PROBLEM =>
Repeat the records. Leave nothing out.

EXERCISE INPUTS =>
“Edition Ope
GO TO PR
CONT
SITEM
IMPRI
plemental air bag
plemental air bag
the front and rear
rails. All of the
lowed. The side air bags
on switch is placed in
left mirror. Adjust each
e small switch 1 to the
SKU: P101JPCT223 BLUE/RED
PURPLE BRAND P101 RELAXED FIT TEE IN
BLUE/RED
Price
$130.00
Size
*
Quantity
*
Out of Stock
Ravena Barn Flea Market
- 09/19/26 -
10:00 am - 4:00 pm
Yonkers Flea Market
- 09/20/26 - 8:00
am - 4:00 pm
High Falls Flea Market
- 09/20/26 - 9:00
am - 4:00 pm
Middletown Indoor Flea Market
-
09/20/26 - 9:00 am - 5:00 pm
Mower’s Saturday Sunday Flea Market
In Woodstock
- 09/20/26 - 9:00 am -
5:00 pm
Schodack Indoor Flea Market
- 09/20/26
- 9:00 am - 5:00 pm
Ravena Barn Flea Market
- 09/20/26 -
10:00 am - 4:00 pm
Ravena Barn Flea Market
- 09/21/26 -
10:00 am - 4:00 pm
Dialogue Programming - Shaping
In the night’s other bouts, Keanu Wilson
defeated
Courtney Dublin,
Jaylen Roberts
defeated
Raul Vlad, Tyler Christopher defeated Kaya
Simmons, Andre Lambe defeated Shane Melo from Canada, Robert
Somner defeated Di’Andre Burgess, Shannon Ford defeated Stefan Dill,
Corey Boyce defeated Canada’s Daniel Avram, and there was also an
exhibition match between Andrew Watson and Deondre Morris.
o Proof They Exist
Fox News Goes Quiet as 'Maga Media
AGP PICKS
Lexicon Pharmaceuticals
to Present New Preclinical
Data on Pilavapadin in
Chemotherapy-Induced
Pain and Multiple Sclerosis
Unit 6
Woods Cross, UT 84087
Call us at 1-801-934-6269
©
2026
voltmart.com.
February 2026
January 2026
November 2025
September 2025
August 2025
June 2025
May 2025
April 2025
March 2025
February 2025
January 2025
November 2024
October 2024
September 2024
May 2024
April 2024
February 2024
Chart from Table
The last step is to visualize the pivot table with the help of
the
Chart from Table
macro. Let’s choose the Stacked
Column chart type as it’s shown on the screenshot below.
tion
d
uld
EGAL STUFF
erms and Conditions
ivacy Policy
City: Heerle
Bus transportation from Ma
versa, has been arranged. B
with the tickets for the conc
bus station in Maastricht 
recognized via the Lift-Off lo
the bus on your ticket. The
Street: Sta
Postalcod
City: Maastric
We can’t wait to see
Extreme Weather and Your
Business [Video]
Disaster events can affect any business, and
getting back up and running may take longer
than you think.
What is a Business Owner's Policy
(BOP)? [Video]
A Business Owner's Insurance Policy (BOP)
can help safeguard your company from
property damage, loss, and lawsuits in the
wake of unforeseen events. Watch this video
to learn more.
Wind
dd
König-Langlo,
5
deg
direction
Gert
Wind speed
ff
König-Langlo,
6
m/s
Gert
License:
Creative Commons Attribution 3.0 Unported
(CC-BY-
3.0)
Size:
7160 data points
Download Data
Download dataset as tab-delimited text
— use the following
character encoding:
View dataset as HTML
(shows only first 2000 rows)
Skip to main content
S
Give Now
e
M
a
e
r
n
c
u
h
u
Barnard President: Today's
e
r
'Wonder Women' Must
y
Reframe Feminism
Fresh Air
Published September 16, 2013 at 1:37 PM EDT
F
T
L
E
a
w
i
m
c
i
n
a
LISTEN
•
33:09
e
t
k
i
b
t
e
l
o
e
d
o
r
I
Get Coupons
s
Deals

EXERCISE OUTPUT =>
“Edition Ope
GO TO PR
CONT
SITEM
IMPRI
plemental air bag
plemental air bag
the front and rear
rails. All of the
lowed. The side air bags
on switch is placed in
left mirror. Adjust each
e small switch 1 to the
SKU: P101JPCT223 BLUE/RED
PURPLE BRAND P101 RELAXED FIT TEE IN
BLUE/RED
Price
$130.00
Size
*
Quantity
*
Out of Stock
Ravena Barn Flea Market
- 09/19/26 -
10:00 am - 4:00 pm
Yonkers Flea Market
- 09/20/26 - 8:00
am - 4:00 pm
High Falls Flea Market
- 09/20/26 - 9:00
am - 4:00 pm
Middletown Indoor Flea Market
-
09/20/26 - 9:00 am - 5:00 pm
Mower’s Saturday Sunday Flea Market
In Woodstock
- 09/20/26 - 9:00 am -
5:00 pm
Schodack Indoor Flea Market
- 09/20/26
- 9:00 am - 5:00 pm
Ravena Barn Flea Market
- 09/20/26 -
10:00 am - 4:00 pm
Ravena Barn Flea Market
- 09/21/26 -
10:00 am - 4:00 pm
Dialogue Programming - Shaping
In the night’s other bouts, Keanu Wilson
defeated
Courtney Dublin,
Jaylen Roberts
defeated
Raul Vlad, Tyler Christopher defeated Kaya
Simmons, Andre Lambe defeated Shane Melo from Canada, Robert
Somner defeated Di’Andre Burgess, Shannon Ford defeated Stefan Dill,
Corey Boyce defeated Canada’s Daniel Avram, and there was also an
exhibition match between Andrew Watson and Deondre Morris.
o Proof They Exist
Fox News Goes Quiet as 'Maga Media
AGP PICKS
Lexicon Pharmaceuticals
to Present New Preclinical
Data on Pilavapadin in
Chemotherapy-Induced
Pain and Multiple Sclerosis
Unit 6
Woods Cross, UT 84087
Call us at 1-801-934-6269
©
2026
voltmart.com.
February 2026
January 2026
November 2025
September 2025
August 2025
June 2025
May 2025
April 2025
March 2025
February 2025
January 2025
November 2024
October 2024
September 2024
May 2024
April 2024
February 2024
Chart from Table
The last step is to visualize the pivot table with the help of
the
Chart from Table
macro. Let’s choose the Stacked
Column chart type as it’s shown on the screenshot below.
tion
d
uld
EGAL STUFF
erms and Conditions
ivacy Policy
City: Heerle
Bus transportation from Ma
versa, has been arranged. B
with the tickets for the conc
bus station in Maastricht 
recognized via the Lift-Off lo
the bus on your ticket. The
Street: Sta
Postalcod
City: Maastric
We can’t wait to see
Extreme Weather and Your
Business [Video]
Disaster events can affect any business, and
getting back up and running may take longer
than you think.
What is a Business Owner's Policy
(BOP)? [Video]
A Business Owner's Insurance Policy (BOP)
can help safeguard your company from
property damage, loss, and lawsuits in the
wake of unforeseen events. Watch this video
to learn more.
Wind
dd
König-Langlo,
5
deg
direction
Gert
Wind speed
ff
König-Langlo,
6
m/s
Gert
License:
Creative Commons Attribution 3.0 Unported
(CC-BY-
3.0)
Size:
7160 data points
Download Data
Download dataset as tab-delimited text
— use the following
character encoding:
View dataset as HTML
(shows only first 2000 rows)
Skip to main content
S
Give Now
e
M
a
e
r
n
c
u
h
u
Barnard President: Today's
e
r
'Wonder Women' Must
y
Reframe Feminism
Fresh Air
Published September 16, 2013 at 1:37 PM EDT
F
T
L
E
a
w
i
m
c
i
n
a
LISTEN
•
33:09
e
t
k
i
b
t
e
l
o
e
d
o
r
I
Get Coupons
s
Deals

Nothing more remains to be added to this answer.